Advice from 18: Let's talk text lingo

Gabrielle Martinez, Staff Intern

Abbreviations: a long word that literally means shortened words.

Since the dawn of the internet, fingers across the globe have typed shortened phrases and sentences as fast as they possibly could before the cute cat Youtube video ended. It's easy and quick, but it can also be confusing to even the most trained internet professional.

You may know the classic text abbreviations by "internet slang," "SMS language," or "textspeak." You may also be above the age of forty.

So, where did these even come from? Well, texting was really hard on the tiny keypads of bedazzled Motorola flip phones, so cutting out the multiple key presses and small character count was a necessity.

There, internet abbreviations were born and are still being used to this day.

Since those early years, however, there has been a lot of new lingoes created. So what do they mean?
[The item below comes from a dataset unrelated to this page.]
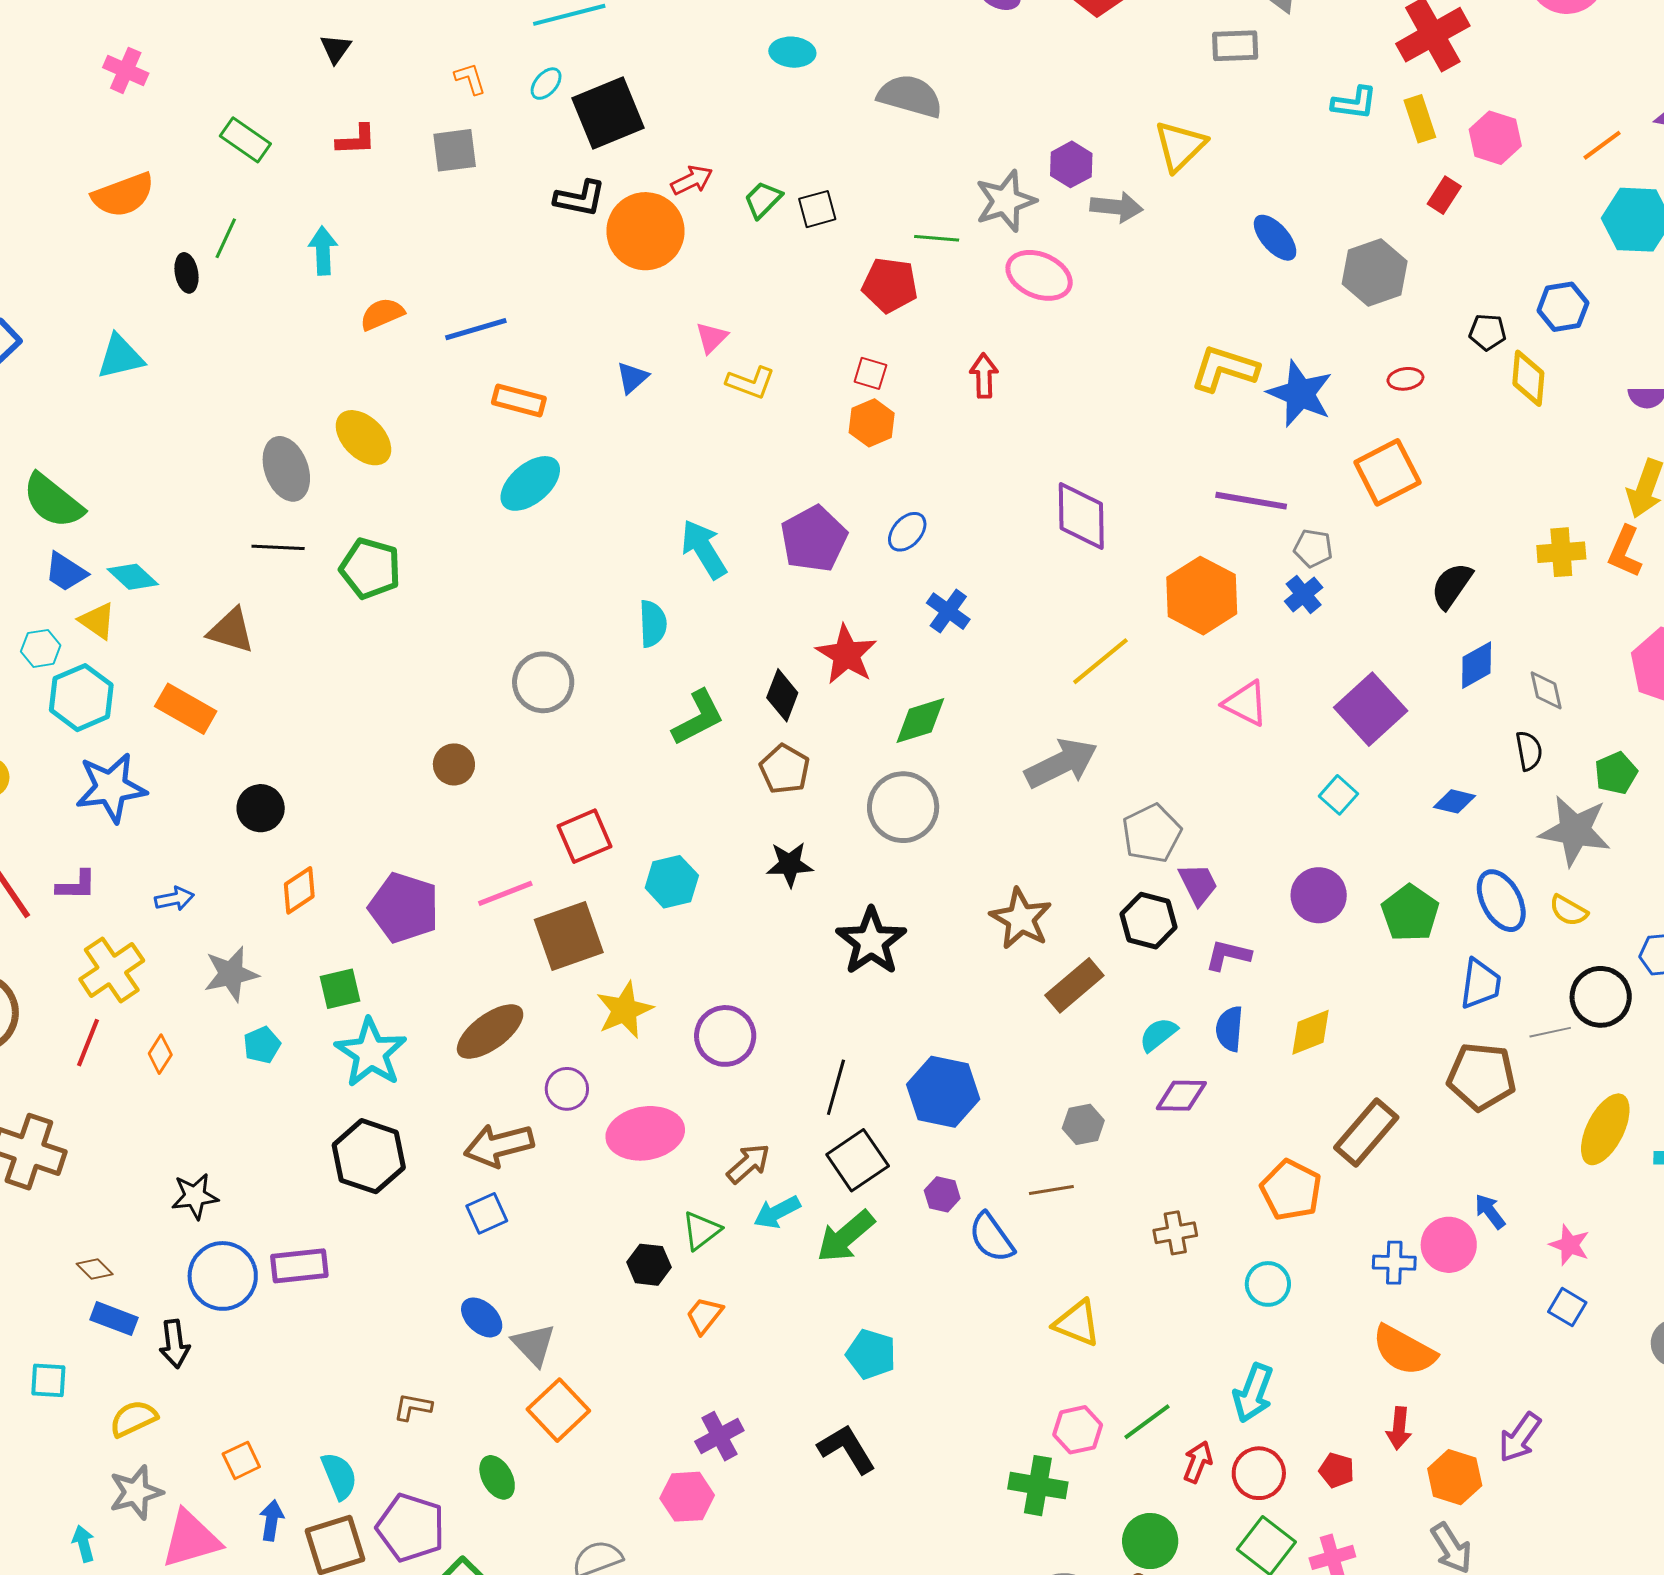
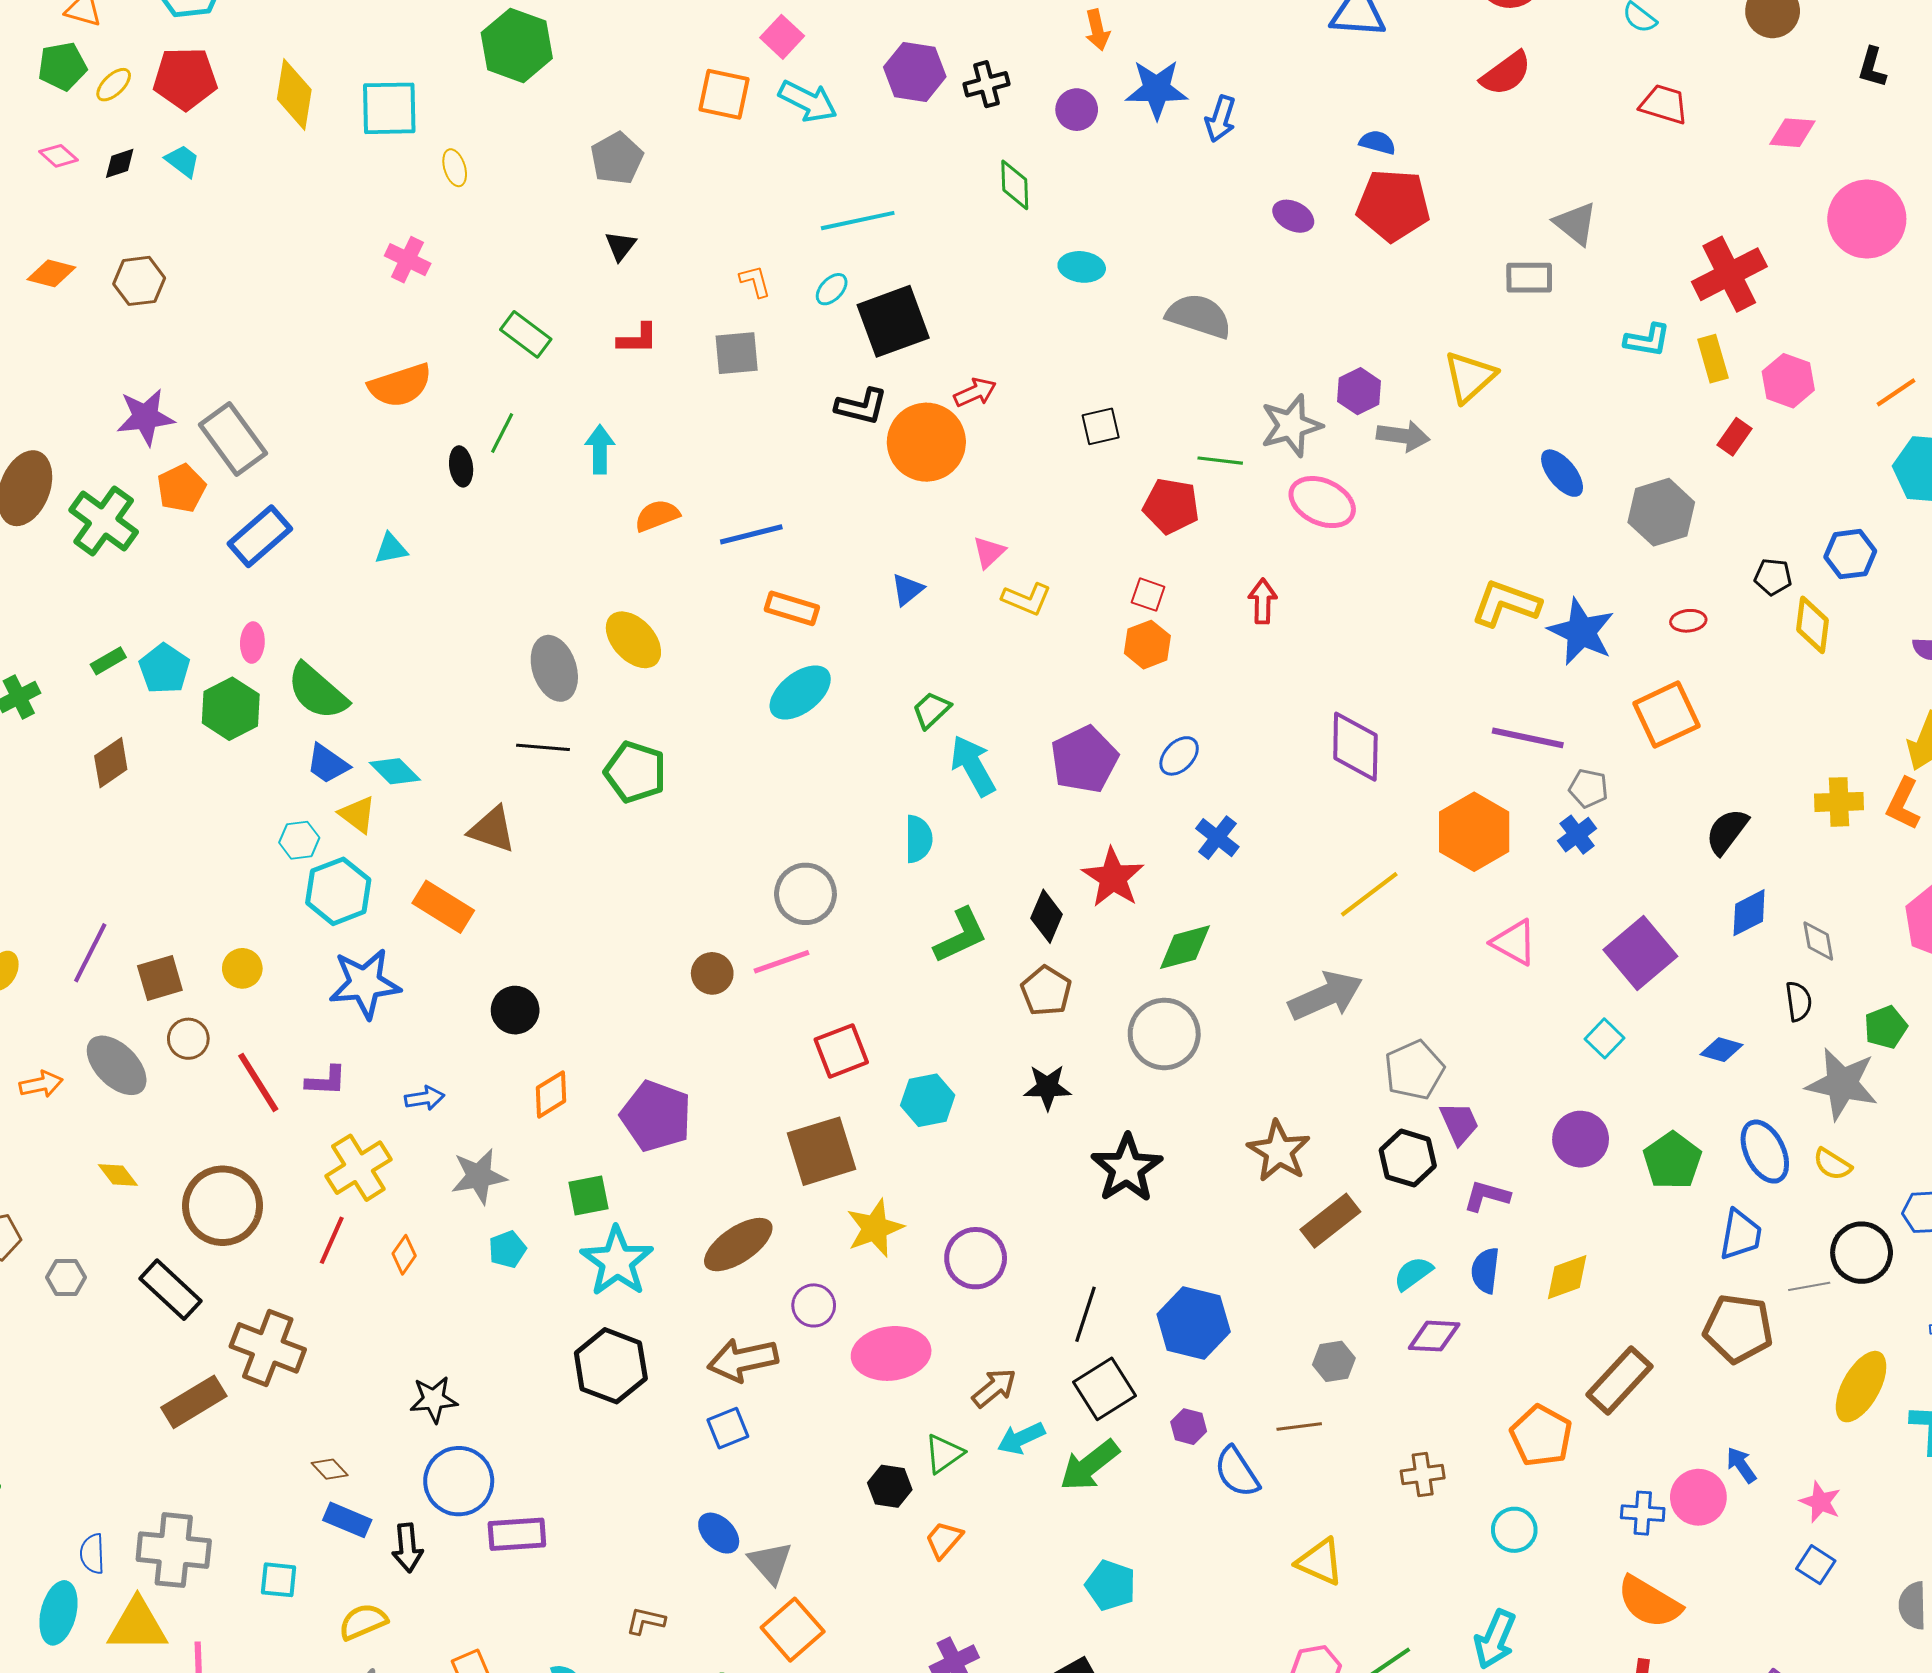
green trapezoid: (763, 200) -> (931, 710), moved
cyan triangle: (120, 357) -> (391, 549), size x0.7
pink line: (505, 893) -> (782, 962), moved
purple rectangle: (299, 1266) -> (517, 1534), moved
One of the most recognizable is "LOL," or "laughing out loud." Now, there are a lot of iterations of this humorous expression, both explicit and not, that similarly signifies one of the two things: "This is really funny!" or "I'm adding this at the end of my message because, otherwise, it'd sound really mean."

Another discernible acronym is "OMG," or "oh my god/gosh." This can be used in either situations of shock or in admiration. "OMG" specifically, is most handy when commenting on Facebook videos of children singing on America's Got Talent or those guys who build homes out of mud and clay.

"NVM," or "nevermind," is good at representing a loss of concern, especially after deep explanation. Typically, this is recognizable after sending a husband or boyfriend a long text message about an important subject matter in your lives and receiving a one-line response like "what's for dinner?"

A newer acronym, "IYKYK," is currently sweeping the internet and terrifying the unfamiliar in its path. This aggressive abbreviation actually means "if you know, you know." And quite frankly, it means what it says and, usually, you don't know.

Another contemporary phrase is "RT," or "retweet." Despite being specific to Twitter, this acronym is sometimes used "IRL," or "in real life." "RT" may be used for situations or feelings you find relatable, such as a toddler crying or a trash can on fire.

Additionally, there are the two W's: "WYD" and "WBU." "WYD" asks "what're you doing?" while "WBU" begs the question "what about you?" As mortal enemies, they can both be used against each other, but never together.

Then there are the moody teenagers: "IDC," or "I don’t care," and "IDK," or "I don’t know." Both of these expressions can be evidently used in a sassy way to signify passive aggressiveness. Or, you could just not know or care.

Finally, there are the conversation closers.

"BRB," or "be right back," is a popular phrase to throw around because you don't actually ever come back. Typically this is unintentional as you get carried away with another task and effectively prank the person you were earlier conversing with.

If you are actually leaving and knowingly so, "GTG" means "got to go." This is useful in ending any conversation by making it seem like you are busy, even if you aren't. You just have to make sure you don't post anything leisurely in the meantime.

Lastly, there is "GG," or "good game." And no, this isn't typically said at the end of a baseball or football game but is instead said at the end of a Fortnite duos match. If you don't know what Fortnite is, then that's another topic for another day.

So if you were lost this entire time, "SNS" (sorry not sorry). My prescription is for you to try utilizing these in your everyday lives, especially around your children or grandchildren!

P.S. They’ll probably say "SMH" and that means "shaking my head," not "silly monkey hats."